A Fallacious Argument on Open Cover of Rationals in $[0,1]$ Let $A=\mathbb{Q}\cap [0,1]$, the set of rational numbers in the interval $[0,1]$, and suppose that $\left(c_{k}\right)_{k=1}^{\infty}$ denotes an ordered enumeration of the elements of $A$. Then, given $\epsilon>0$, consider an open interval cover $\left(I_{k}\right)_{k=1}^{\infty}$ of $A$ defined by $I_{k} = \left(c_{k}-\frac{\epsilon}{2^{k}},c_{k}+\frac{\epsilon}{2^{k}}\right)$ for all $k$. * * * Question: Is it correct to argue that at most countably many irrationals could have been left out from being covered by the union $\bigcup\limits_{k=1}^{\infty} I_{k}$? If so, can someone please provide a proof of it? Thanks in advance.

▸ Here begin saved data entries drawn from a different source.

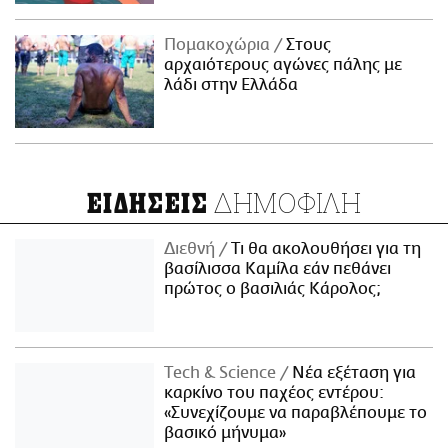
Πομακοχώρια
Στους
αρχαιότερους αγώνες πάλης με
λάδι στην Ελλάδα
ΔΗΜΟΦΙΛΗ
ΕΙΔΗΣΕΙΣ
Διεθνή
Τι θα ακολουθήσει για τη
βασίλισσα Καμίλα εάν πεθάνει
πρώτος ο βασιλιάς Κάρολος;
Τech & Science
Νέα εξέταση για
καρκίνο του παχέος εντέρου:
«Συνεχίζουμε να παραβλέπουμε το
βασικό μήνυμα»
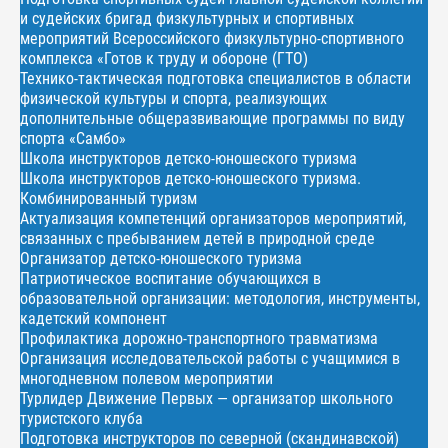
и судейских бригад физкультурных и спортивных
мероприятий Всероссийского физкультурно-спортивного
комплекса «Готов к труду и обороне (ГТО)
Технико-тактическая подготовка специалистов в области
физической культуры и спорта, реализующих
дополнительные общеразвивающие программы по виду
спорта «Самбо»
Школа инструкторов детско-юношеского туризма
Школа инструкторов детско-юношеского туризма.
Комбинированный туризм
Актуализация компетенций организаторов мероприятий,
связанных с пребыванием детей в природной среде
Организатор детско-юношеского туризма
Патриотическое воспитание обучающихся в
образовательной организации: методология, инструменты,
кадетский компонент
Профилактика дорожно-транспортного травматизма
Организация исследовательской работы с учащимися в
многодневном полевом мероприятии
Турлидер Движение Первых — организатор школьного
туристского клуба
Подготовка инструкторов по северной (скандинавской)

There could be uncountably many irrationals not in $\bigcup_{k-1}^{\infty} I_k$ (depending on $\varepsilon$ of course). To see this, let $ \lambda$ denotes the Lebesgue measure on $[0,1]$. Then $\lambda I_k = \frac{\varepsilon}{2^{k-1}}$. Then it would follow that $ \lambda(\bigcup_{k\in\mathbb{N}} I_k) \leq \sum_{k \in \mathbb{N}} \lambda(I_k) = \varepsilon \sum_{k \in \mathbb{N}} \frac{1}{2^{k-1}} = 2\varepsilon$. Since $\varepsilon$ is arbitrary, this is a contradiction.